Two other former inmates report similar experiences, though one says he was tied in a different position, and the other – Salah, a man in his 20s – said he was allowed to keep wearing his clothes while being electrocuted.



The officer asked me if I knew certain people from a list,” said Salah. “If I said no, he would electrocute me … My answers were, of course, no: I don’t stay very much in [my hometown]. So he would electrocute me.



The electrocution was over my clothes, but on the testicles. I was sitting on the floor, handcuffed. He was sitting on the small table, and would stretch his hands to electrocute me in my testicles.



The victims cannot know for certain who tortured them. But all three believe that the interrogations were led by officers from military intelligence – the army wing headed until 2012 by Abdel Fatah al-Sisi, Egypt’s new president – with involvement from the secret police, known informally in Egypt as amn ad-dawla, or state security.



One interviewee said he had been brought to Azouli by state security, who handed him over to the army.



According to Ahmed Helmy, a lawyer who represents former Azouli prisoners, many detainees are tortured by military intelligence until they memorise specific confessions to acts of terrorism. Then they are transferred to state security offices where they are asked to repeat these confessions to a police prosecutor. Other detainees from civilian jails confirm meeting Azouli prisoners at this stage in their incarceration.



If they repeat their memorised confessions correctly, Azouli prisoners are then “reappeared” in a civilian jail, where torture is less systematic, and where they are allowed visits from lawyers and relatives. But, says Helmy: “If they don’t confess exactly how the security services want, they’re sent back to Azouli for more torture.



Helmy represents some of the detainees who he says have been transferred from Azouli to civilian jails. He says some of them may have committed parts of the crimes to which they have confessed, but because of the way their confessions were extracted it was impossible to be sure.



You can’t know if these people have committed these crimes or not,” Helmy said. “Under the pressure of torture you can admit to anything. It’s clear that some people are admitting to things because of the torture.



The mother of one former Azouli detainee – now transferred to a civilian jail – said it had taken her son Omar four days of torture and three trips to a civil prosecutor before he would agree to recite his forced confession. Omar’s mother said she feared he had died because during his time at Azouli no state institution would reveal his whereabouts.

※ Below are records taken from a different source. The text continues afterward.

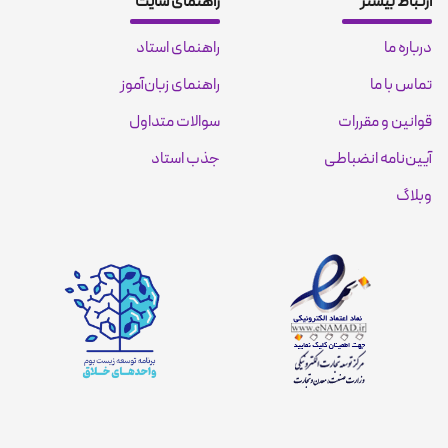
ارتباط بیشتر
راهنمای سایت
درباره ما
راهنمای استاد
تماس با ما
راهنمای زبان‌آموز
قوانین و مقررات
سوالات متداول
آیین‌نامه انضباطی
جذب استاد
وبلاگ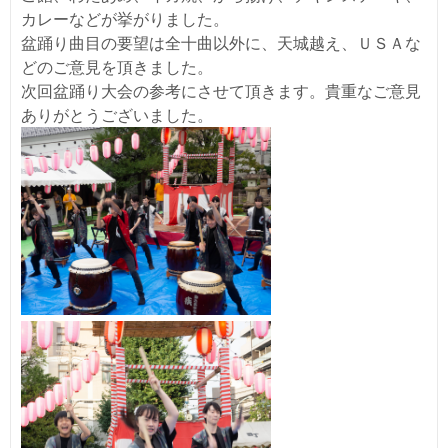
カレーなどが挙がりました。
盆踊り曲目の要望は全十曲以外に、天城越え、ＵＳＡな
どのご意見を頂きました。
次回盆踊り大会の参考にさせて頂きます。貴重なご意見
ありがとうございました。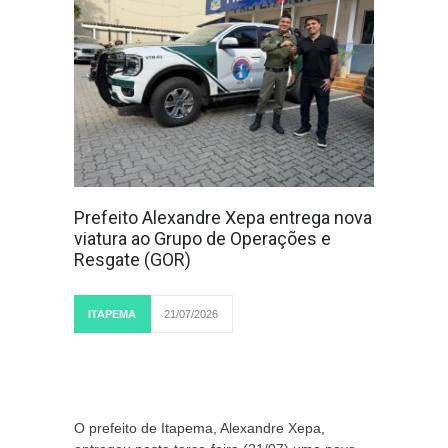
Prefeito Alexandre Xepa entrega nova
viatura ao Grupo de Operações e
Resgate (GOR)
ITAPEMA
21/07/2026
O prefeito de Itapema, Alexandre Xepa,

She only found Omar again when he re-emerged at an official jail weeks later. “The skin on his nose was raw to the bone,” she remembered of their reunion at a family visit inside the second prison.

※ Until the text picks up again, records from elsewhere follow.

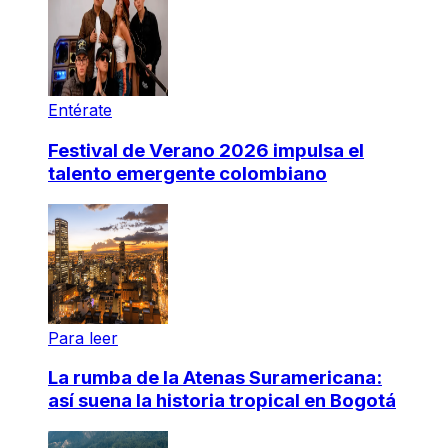
Entérate
Festival de Verano 2026 impulsa el
talento emergente colombiano
Para leer
La rumba de la Atenas Suramericana:
así suena la historia tropical en Bogotá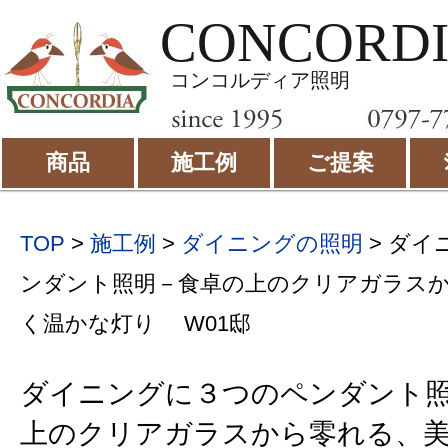
CONCORD
コンコルディア照明
商品
施工例
ご提案
TOP
>
施工例
>
ダイニングの照明
>
ダイ
ンダント照明－食卓の上のクリアガラス
く温かな灯り W01邸
ダイニングに３つのペンダント
上のクリアガラスから零れる、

 There was a cut with the depth of a fingertip on his neck, which came from being beaten with a metal stick. There were two big wounds on his wrists from the hanging.



They electrocuted him on his testicles. He said he was threatened with rape and that they used to hang them naked. He said he was prevented from going to the bathroom for six days and they kept him blindfolded for ten days.



He asked me if we had had any visits, because they threatened that they would arrest his [female relatives], rape them, film it, and then show them the videos.



The three former prisoners interviewed directly by the Guardian said that they were not tortured at S-1 as many times as detainees such as Omar. Over time, officials appeared to lose interest in them, which may partly explain their eventual release.



Summarising the difference between Azouli and notorious civilian jails such as Cairo’s Scorpion prison, Helmy said: “Scorpion is an official prison under the supervision of the prosecution and it’s visible. But Azouli is in a military area. It’s forbidden for any civilians to go inside.



When we ask the civil prosecution to investigate people inside Azouli, they say they don’t have any jurisdiction to go there. So it’s a place where military intelligence can take their time and torture people without any oversight.



At Azouli, prisoners subjected to systematic torture lack even a hypothetical legal redress.



“It gives you an idea of how confident the security forces are today,” said Amnesty’s Mohamed Elmessiry.



They don’t care about the rule of law. They are holding people for over 90 days and subjecting them to ongoing torture without any judicial oversight. These practices are a devastating blow to detainees’ rights, as enshrined under both Egyptian and international law.



As Khaled, one of the three survivors, summarised: “Your whole life there is a living tomb. No one knows anything about where you are.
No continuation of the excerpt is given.